NY~UK Transatlantic Slam

Live internet-linked slam hosted simultaneously in New York + Oxford
Science Oxford, 8 March 2008
Last night’s NY v UK Transatlantic Slam was a riotous testament to the vibrancy of the slam scene, not only in Oxford but across the pond in Manhattan’s Lower East Side. In a bold experiment Steve Larkin and his Hammer & Tongue cohort instigated the first ever live-feed poetry slam between New York and the UK. To set the scene, there were four British vs four US slam champions, a sold out venue of over a hundred rowdy punters, a compere on each side and a large screen, onto which the New York contingent were projected via an internet link. The image was pixelated, the audio looped like a rolo, yet the event was an unqualified triumph – loud, funny, thought-provoking. Any reservations I had about the slightly anaemic venue were quickly dispelled as Larkin (himself an international slam champ) took to the mic and emceed with such grace, warmth and humour there were moments of pure transcendence.

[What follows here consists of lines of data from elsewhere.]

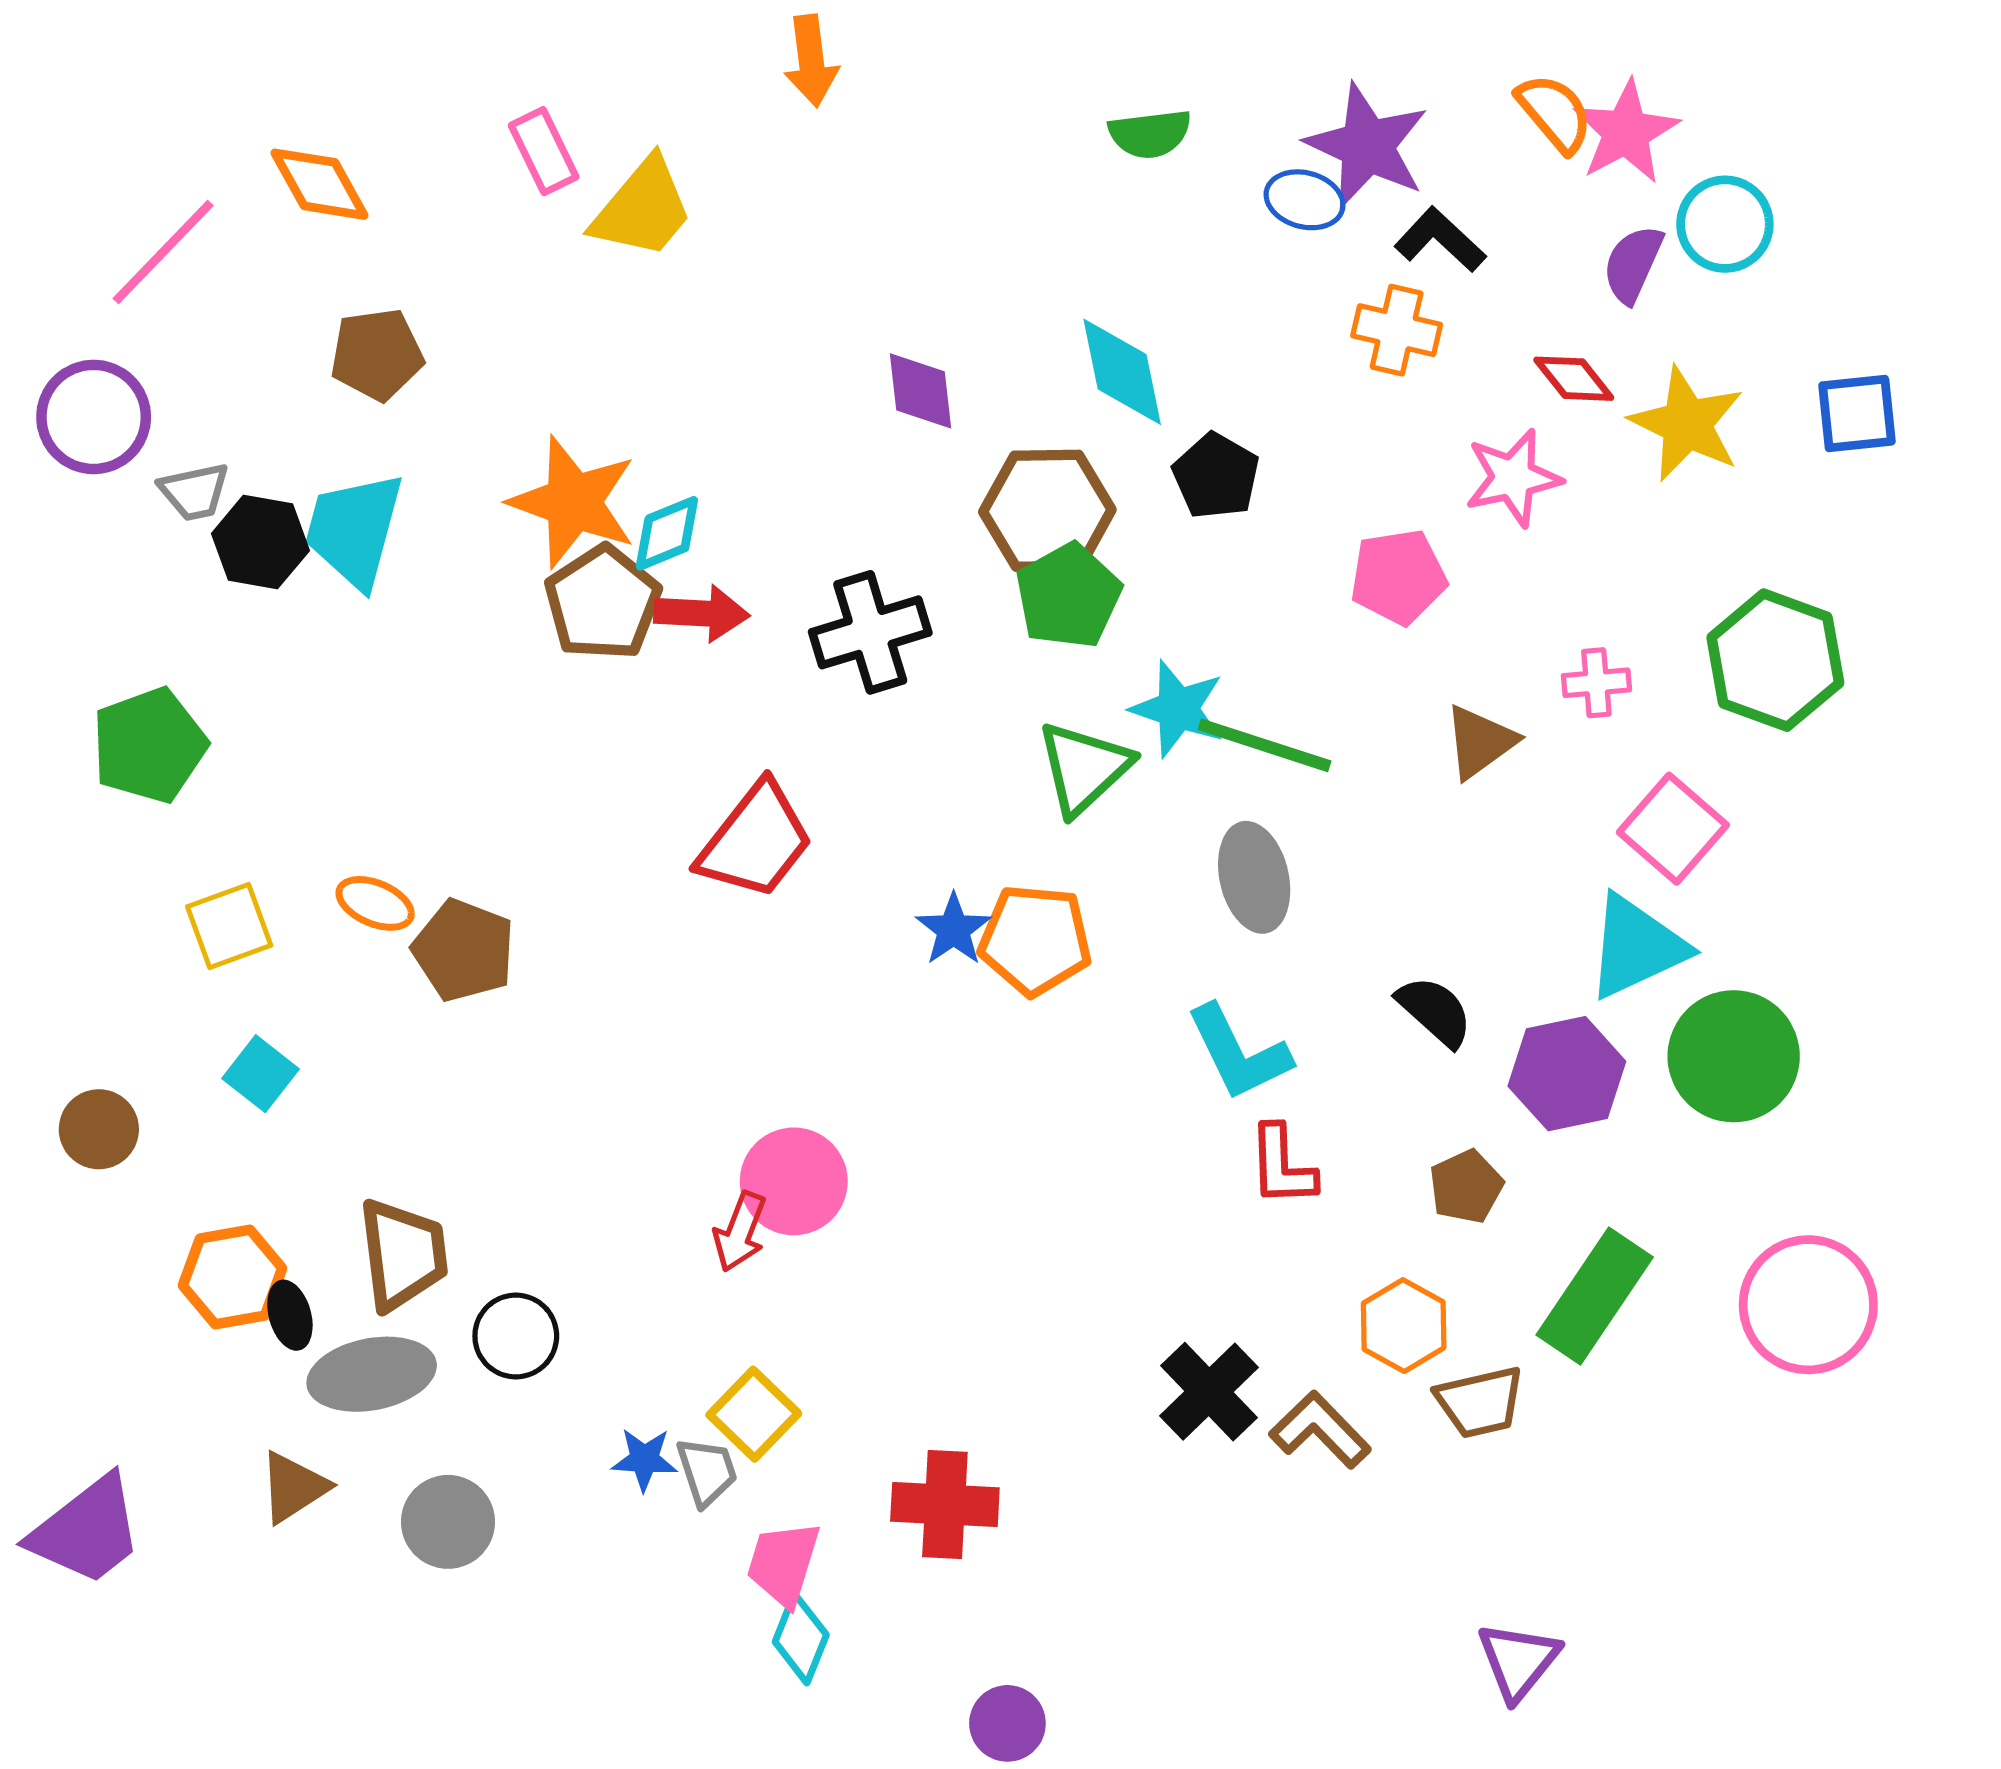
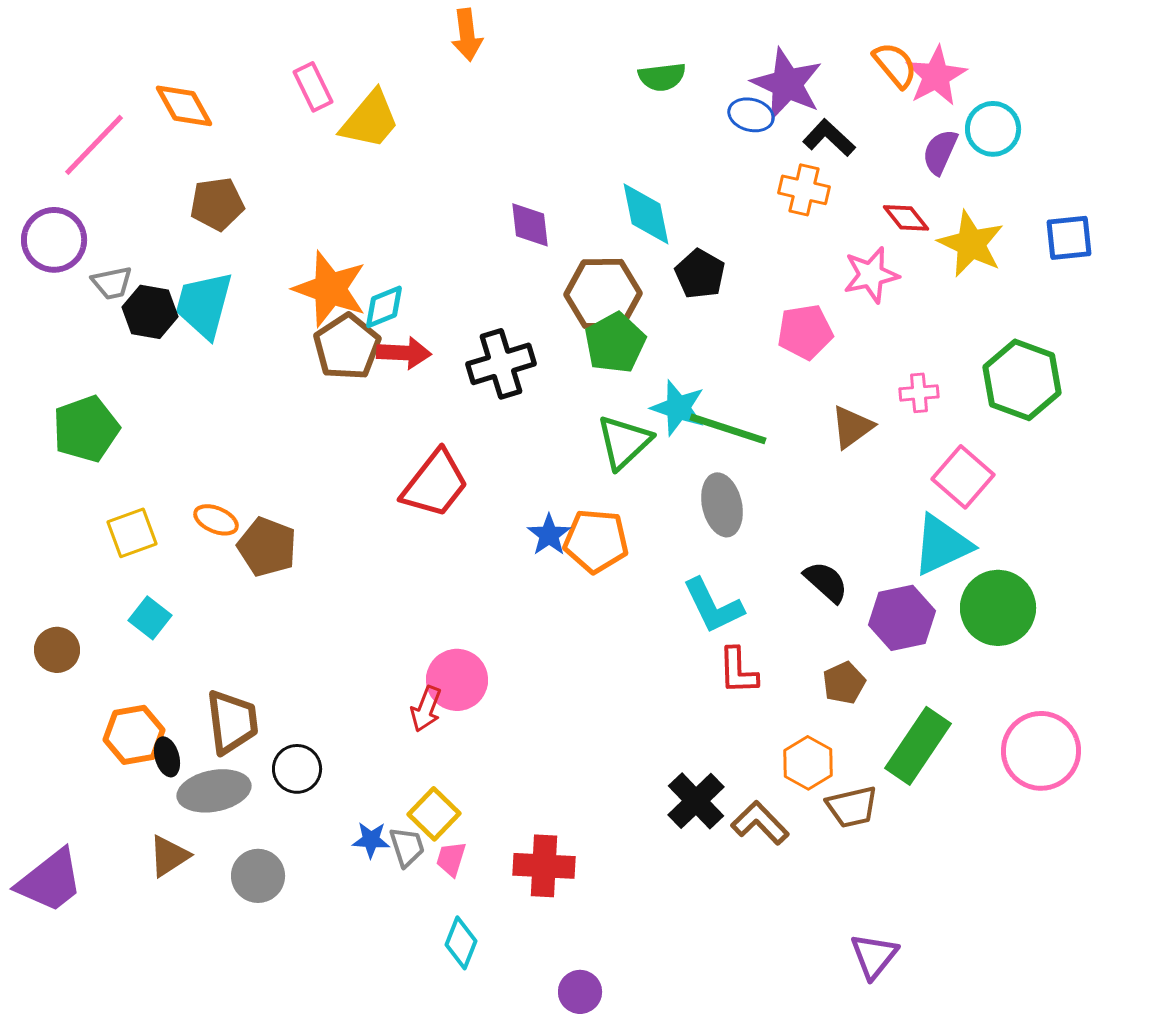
pink trapezoid: (783, 1564) -> (451, 859), moved, size x0.7

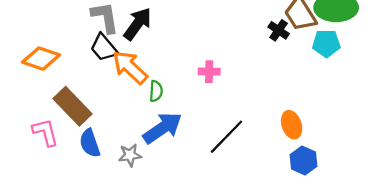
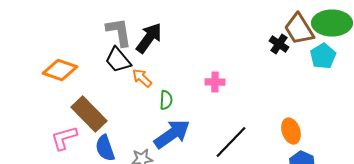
cyan pentagon: (326, 43) -> (323, 56), turned -30
orange arrow: (130, 67) -> (142, 78), size x0.6
pink L-shape: (45, 132) -> (64, 138), turned -92

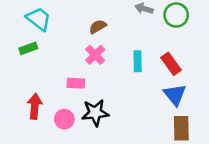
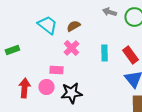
cyan trapezoid: (39, 19) -> (47, 25), moved
green rectangle: (28, 48) -> (12, 50), moved
pink circle: (64, 119) -> (46, 87), moved

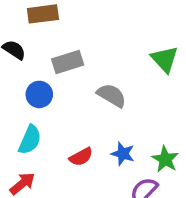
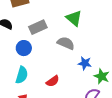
green triangle: (165, 59) -> (74, 18), moved
blue star: (123, 154) -> (85, 63), moved

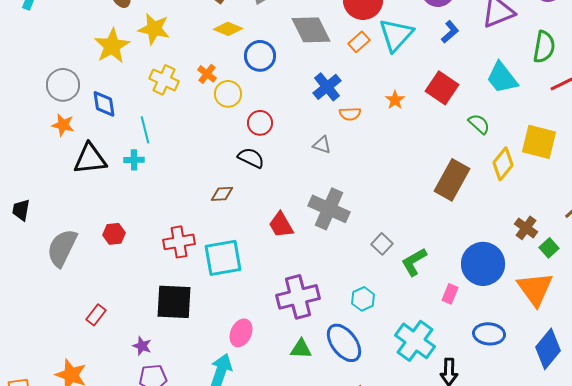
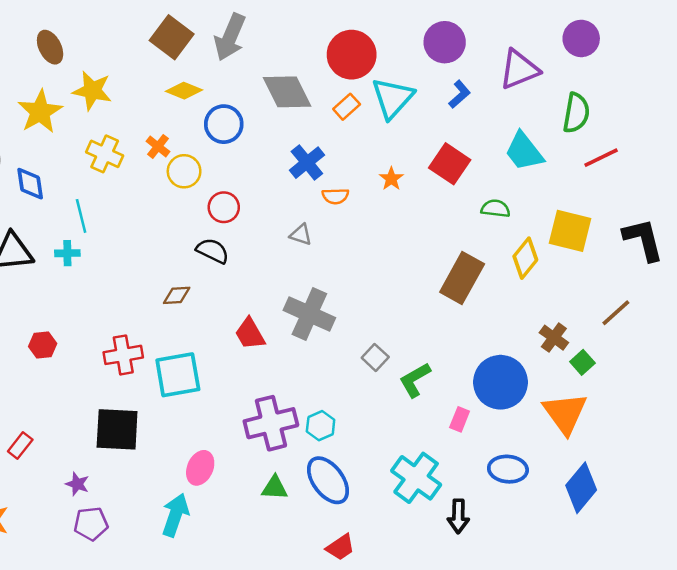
green semicircle: (479, 124) -> (496, 208), turned -35
cyan hexagon: (363, 299) -> (321, 426), moved

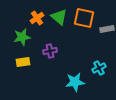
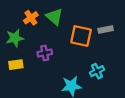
orange square: (84, 18) -> (81, 36), moved

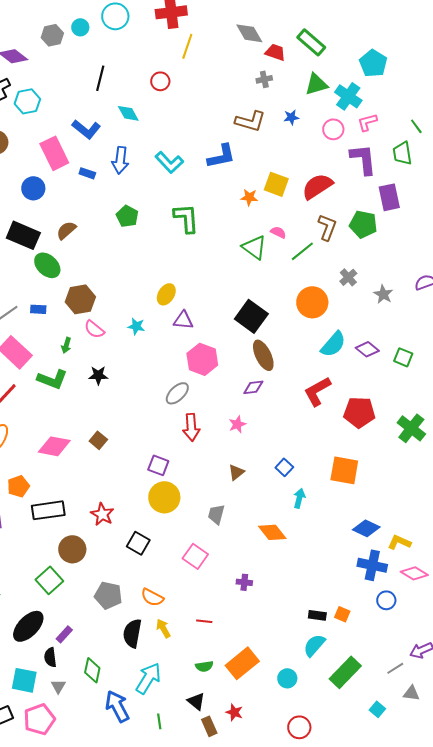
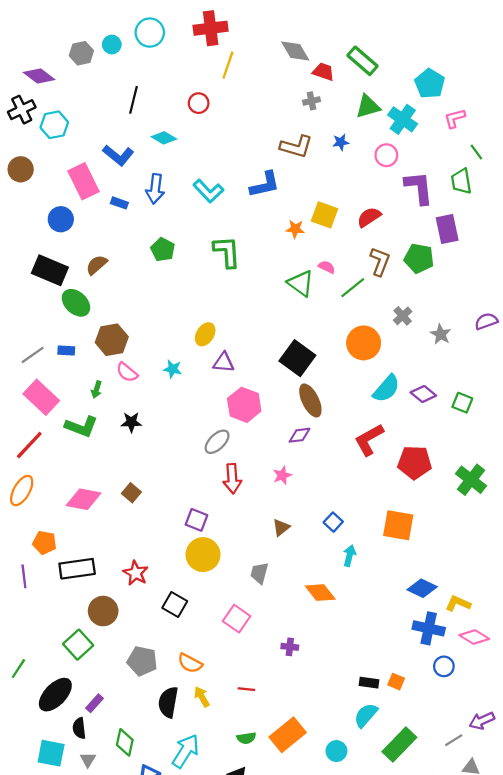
cyan diamond: (128, 113) -> (164, 138), turned -30
pink L-shape: (367, 122) -> (455, 118), moved
red semicircle: (317, 186) -> (369, 217), size x0.7
orange pentagon: (18, 486) -> (45, 543), turned 30

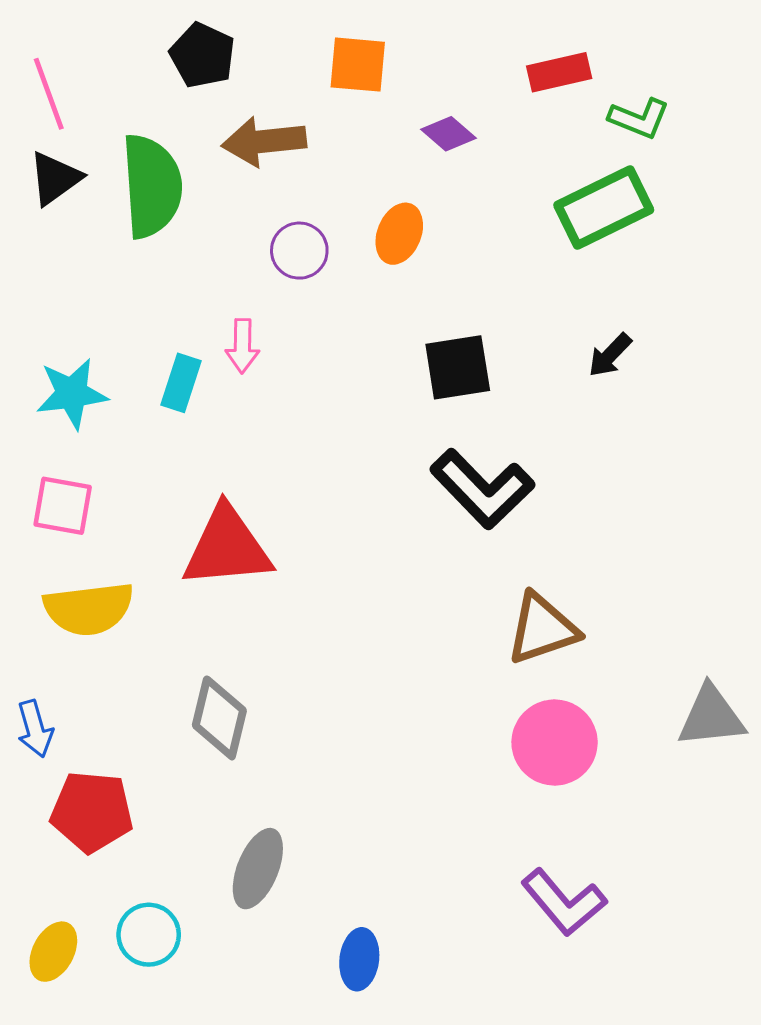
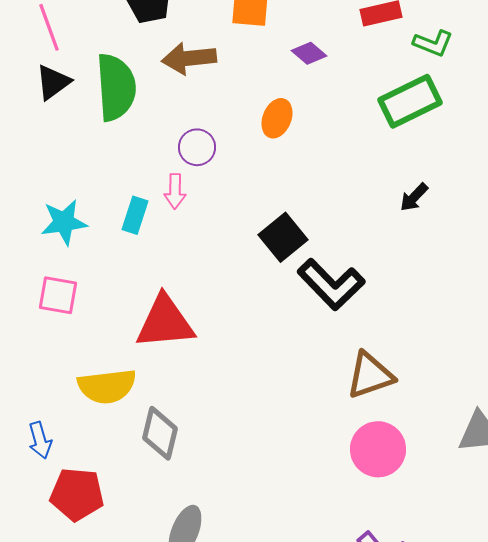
purple circle: (299, 251) -> (197, 147), moved
black square: (458, 367) -> (283, 237), moved, turned -30
yellow semicircle: (89, 609) -> (107, 386), moved

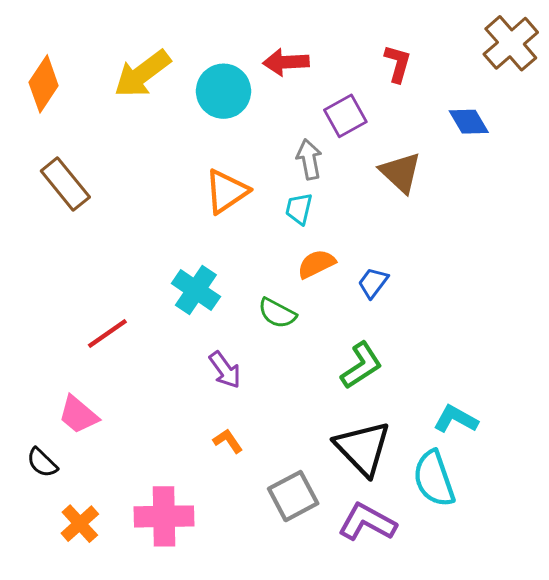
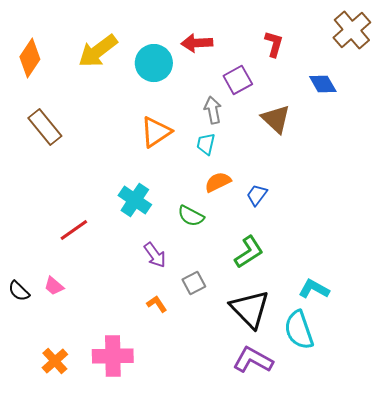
pink trapezoid: (78, 415) -> (54, 286), size x0.7
black semicircle: (42, 463) -> (19, 291), moved
gray square: (293, 496) -> (194, 283), moved, size x0.7

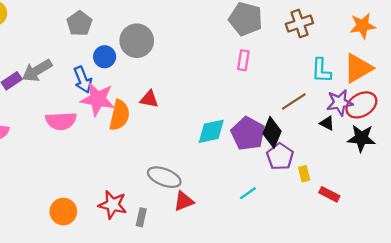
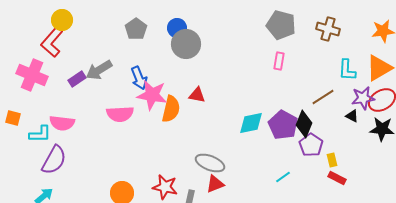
brown cross: (299, 24) -> (328, 29), turned 35
blue circle: (105, 57) -> (177, 28), moved
red rectangle: (329, 194) -> (337, 178), moved
red triangle: (184, 201) -> (215, 184), moved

For those of you unfamiliar with the slam concept, it’s a high-octane performance poetry contest in which spoken word artists are given just three minutes to wow the crowd with their verbal dexterity. Five judges are chosen at random from the audience, who score each performance out of ten, to raucous cheers or boos from the audience. But before I give the impression of gladiatorial one-upmanship I should add that the atmosphere is as loved-up as it gets, living proof of the old slam saw that the point is not the points – the point is the poetry.

Now to the stars of the evening. While I would happily bang on about every one of the performers, deserving as they all were of accolades, space allows me to mention just a few highlights. Opening for the UK side was Danny Chivers, Oxford’s 2007 Hammer & Tongue slam champ, with a skewering anti-eco-consumerist rant about middle-class liberals ‘driving to the protests in the seven-seater / Discussing climate change under the patio heater’. The poem ended with the straight-talking exhortation: ‘To keep humanity on the map / Please, just stop buying so much crap!’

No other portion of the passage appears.